In high performance sports, with reference to rowing, when in a Olympic Games or World Championships the first three teams cross the finish line in one second, even a tenth of a second is critical and it makes the difference between gold, silver and bronze.

Specialists in the filed claim that “from training you can gain lengths of boat, from technique, you gain only seconds”. Based on that assumption I claim that you have a very serious reason to grant a higher state of importance to the rigging of the equipment.

We shouldn’t forget that even in training there are some limits: the developing of biometric qualities has almost reached its human limits, training methods are know world wide by most of the coaches (there aren’t great differences from the way sportsmen train in America, Asia, Australia or Europe).

A correct rigging and a continue preocupation to find the maximum of eficiency contribues to the improvement of the rowing experience.

Let me quote the authors of the book “Canotajul”, the well known coaches Victor Moceani and Corneliu Florescu:

A subjective appreciation, with an acceptable error is the fact that 50% of the effort made by sportsmen in training goes down the drain and does not contribute with anything to the increasing of the specific posibilities in rowing(…)
If the first way of increasing the quantinty of training is relatively accesible, especially from the coach’s point of view, the second one, the quality, is troublesome for organization and profesional competence, with a long stroke.

Also don’t forget about the famous researcher Corneliu Radut, the one who along his whole activity had made a important contribution to the Romanian rowing.

The inevitable questions that need to be answered when it comes to rigging the rowing equipements:

  1. Why should one do the rigging of the equipments?For the rowing to be more efficient, more ergonomic and to obtain a better performance.
  2. What equipments are actually rigged?The competition equipments – oars (total length, inboard and outbard length); boat components: footstreatcher, height of gate, rails (slides).
  3. Who benefits from this rigging?The sportman, as a key element in obtaining performance.

The sportman shouldn’t adapt to the rowing equipments, but the other way around. A sportman is characterised by a total of parameters. For the sake of simplicity I’ll only consider three of these parameters:

  • trunk height;
  • shoulders breadth;
  • specific amplitude (length of stoke).

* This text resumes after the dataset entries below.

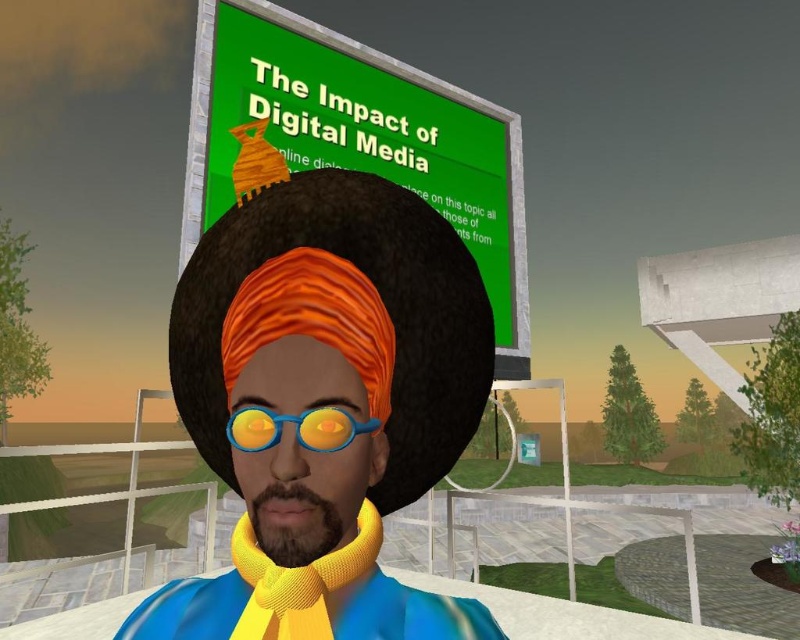 Consider the image. Between yellow matte scarf at center and brown fuzzy beard at center, which one appears on the right side from the viewer's perspective?

Positioned to the right is brown fuzzy beard at center.

Does yellow matte scarf at center have a larger size compared to brown fuzzy beard at center?

Yes, yellow matte scarf at center is bigger than brown fuzzy beard at center.

What do you see at coordinates (328, 397) in the screenshot? This screenshot has height=640, width=800. I see `yellow matte scarf at center` at bounding box center [328, 397].

Find the location of `yellow matte scarf at center`. yellow matte scarf at center is located at coordinates (328, 397).

Between yellow matte scarf at center and blue rubber goggles at center, which one has less height?

Standing shorter between the two is blue rubber goggles at center.

Is yellow matte scarf at center above blue rubber goggles at center?

No, yellow matte scarf at center is not above blue rubber goggles at center.

This screenshot has height=640, width=800. In order to click on yellow matte scarf at center in this screenshot , I will do (328, 397).

Is yellow knitted scarf at center to the right of blue rubber goggles at center from the viewer's perspective?

Incorrect, yellow knitted scarf at center is not on the right side of blue rubber goggles at center.

Is yellow knitted scarf at center shorter than blue rubber goggles at center?

No, yellow knitted scarf at center is not shorter than blue rubber goggles at center.

Is point (354, 568) positioned before point (328, 435)?

That is False.

You are a GUI agent. You are given a task and a screenshot of the screen. Output one action in this format:
    pyautogui.click(x=<x>, y=<y>)
    Task: Click on the yellow knitted scarf at center
    
    Given the screenshot: What is the action you would take?
    pyautogui.click(x=298, y=580) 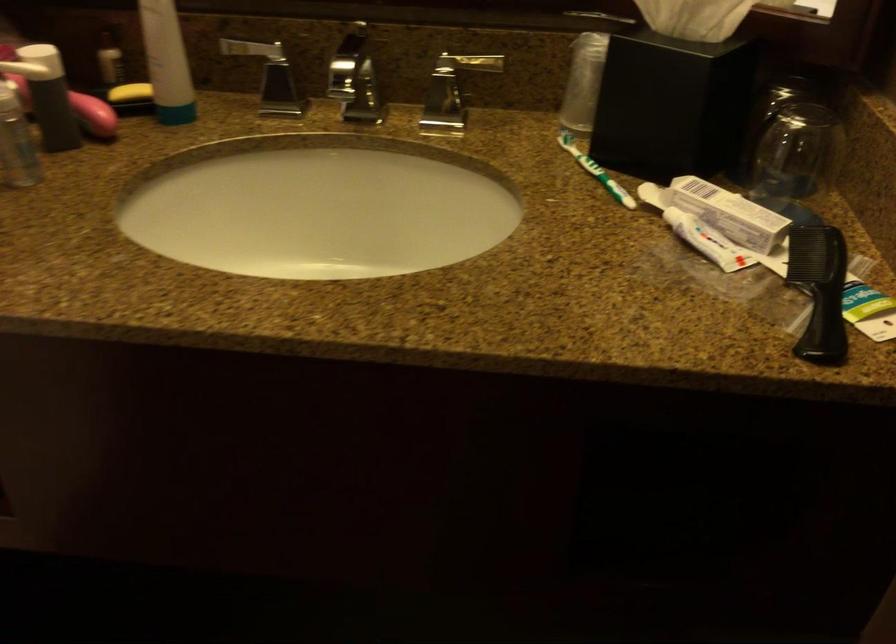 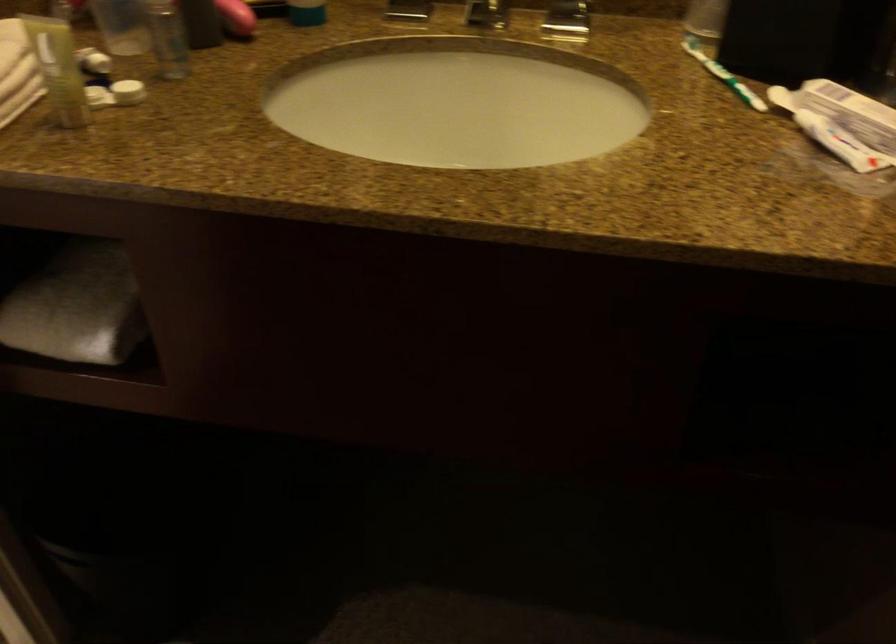 In the second image, find the point that corresponds to (442,114) in the first image.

Distance between sill gate to water level depends on the trunk’s height. Span/spread and the inboard length of the oar depend on the shoulders breadth and the specific amplitude. If the first two parameters are easy to measure, the third one, the specific amplitude can be obtained in different ways:

  • while the sportman is in boat, the distance between attack (catch) and finish position;
  • while the sportman is on the rowing ergometer – again distance between attack (catch) and finish position;
  • using a deduction method, considering several parameters of the sportman – the method I prefer.

Two sportsmen can have the same specific amplitude, but the ratio trunk/leg or the ratio thigh/calf can be different, fact that requires a different rigging.

We can continue with the reasearch at the point of the selecting the sportsmen even, mentioning that a sportman with a longer thigh and a shorter calf has a slight advantage to a sportman with the same foot length but with the thigh/calf ratio reversed.

Likewise two sportsmen with the same height, but one with longer feet and shorter trunk in comparison with the other – shorter feet, longer trunk the former has an advantage too.

Because of these facts i consider that individualized rigging in the field of rowing offers advantages which deserve to be noted.